Now and then he answered the calls which Allen sent out. He did this because he had a horror of getting lost. These woods seemed everlastingly big to him; and he could just imagine the terrible condition that must face any tenderfoot scout who managed to stray away from contact with his camp mates.
About three quarters of an hour had gone now, and as yet no cry announcing the successful find had come pealing along the line. Bumpus was beginning to feel tired, without any question.

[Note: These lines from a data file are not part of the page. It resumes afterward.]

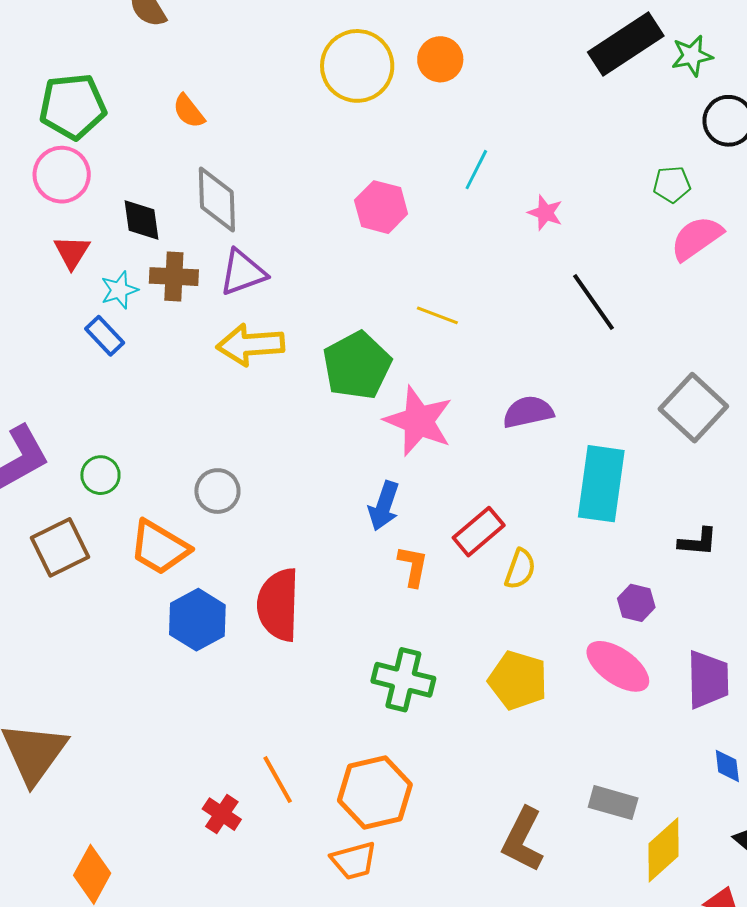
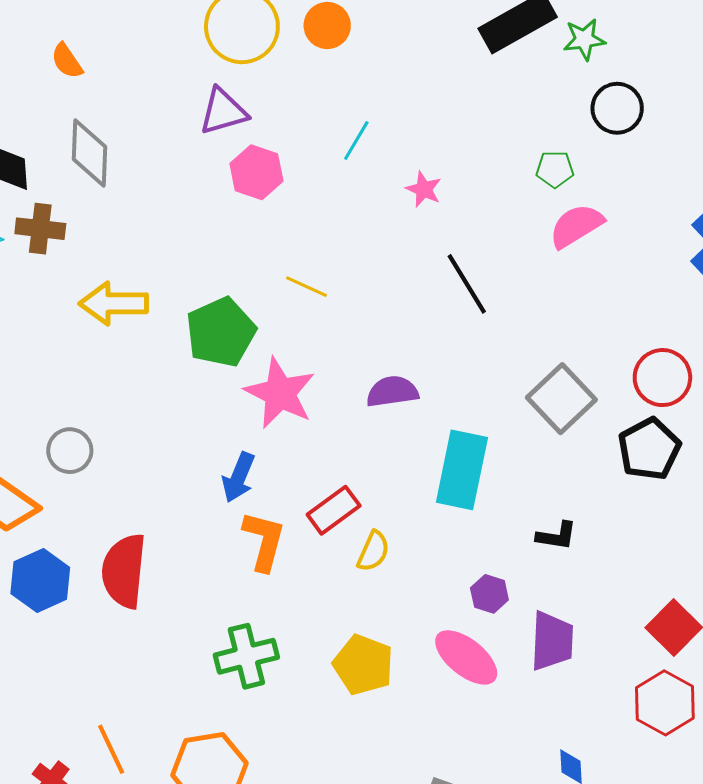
purple triangle: (243, 272) -> (223, 112), moved
orange L-shape: (413, 566) -> (264, 541), size x1.4
green cross: (403, 680) -> (246, 656), turned -32
purple trapezoid: (708, 680) -> (552, 641), moved

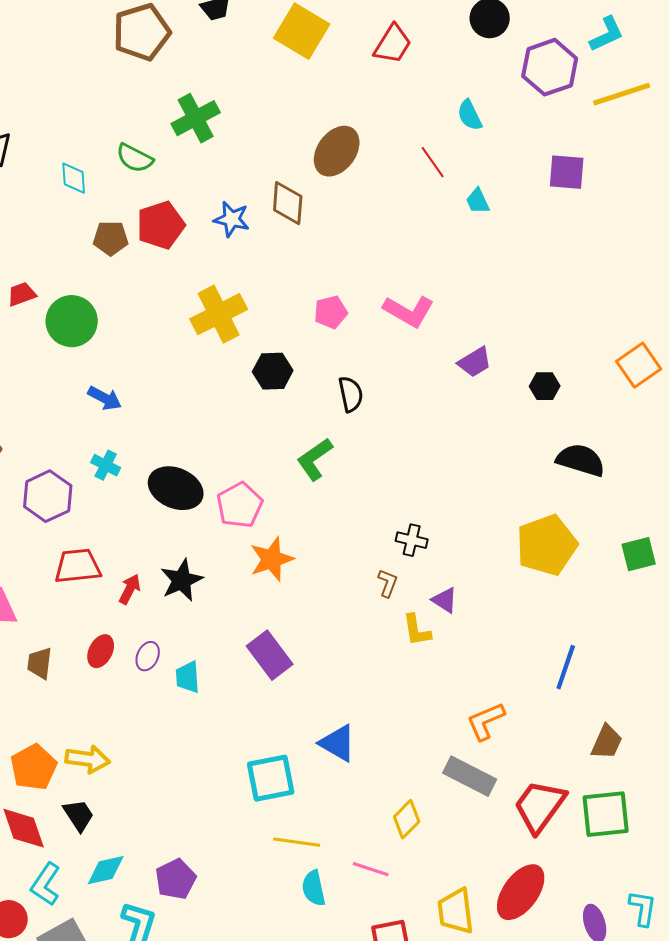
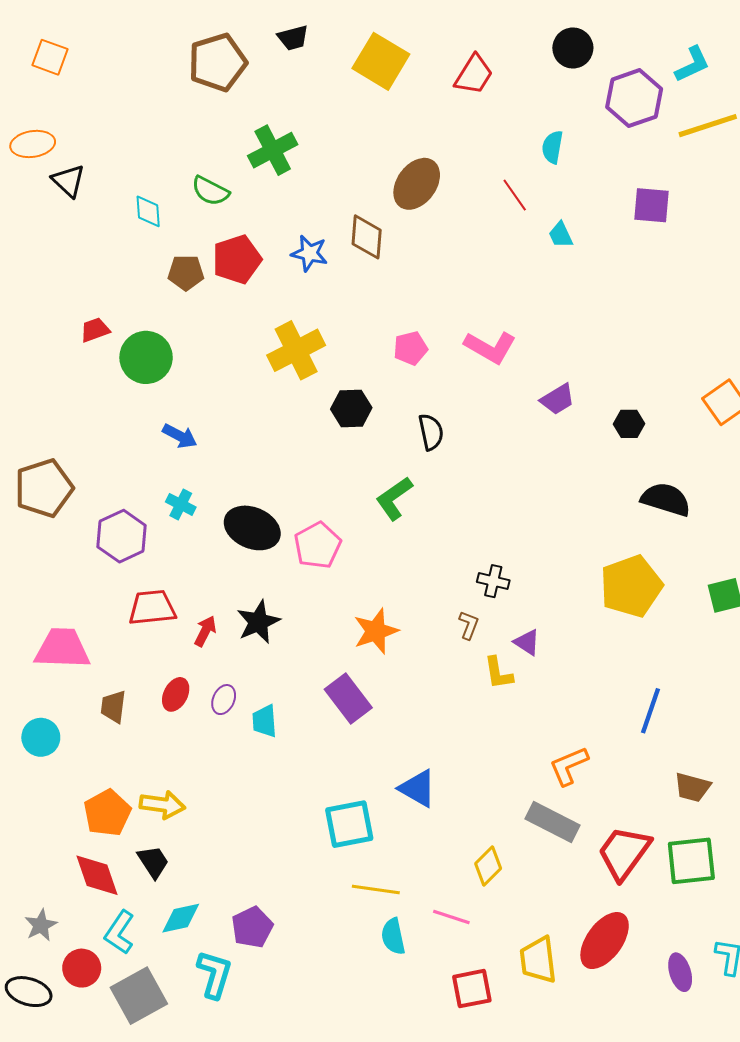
cyan semicircle: (470, 115) -> (552, 147), turned 36
orange star: (272, 559) -> (376, 631), moved
brown trapezoid: (607, 742) -> (692, 787), turned 81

He admitted it to himself, but grudgingly, for he did not want to halt the proceedings, now that they were actually engaged in the bee hunt.
He refreshed himself at every water hole he came to, whether it were a running brook, or just a tiny pond with a thin skim of ice along the shore.
They were passing through a rather thick patch of woods when Bumpus felt another thrill. He felt certain that he had caught something that sounded like the buzzing of a swarm of insects; and as he had more than once meddled with the hive his people had at home, Bumpus was well qualified to know what the droning might be like.
Eagerly did he look upward, all around him. Then he began to locate the quarter from which it seemed to come, and in so doing brought to bear what little woods’ lore he had managed to pick up; for he actually noted the direction of the slight breeze, and how the noise came to him more clearly as he moved to a certain point.
Finally he believed it must come from one tree in particular. He made several tests, and each time his conviction grew more and more positive. And still the droning kept up. But the tree was a very tall one, and Bumpus had never trained his eyes to detecting small objects at a distance. In fact, some of his friends had even declared that he must be near-sighted, though he stoutly denied this.
Then suddenly, he saw a confused blur between himself and the blue sky above the tops of the trees. It actually moved back and forth in a singular swaying way.
Bumpus thrilled now with new pride. He fully believed that in this tall tree of the Maine woods he had actually located a bee hive that would assure them all the clarified sweetness they could carry away.
And when he had made as sure of this as he could, Bumpus put his trembling hands to his mouth, and sent out in his loudest tones the call agreed upon to tell the others that he, Bumpus, had after all been the one to succeed.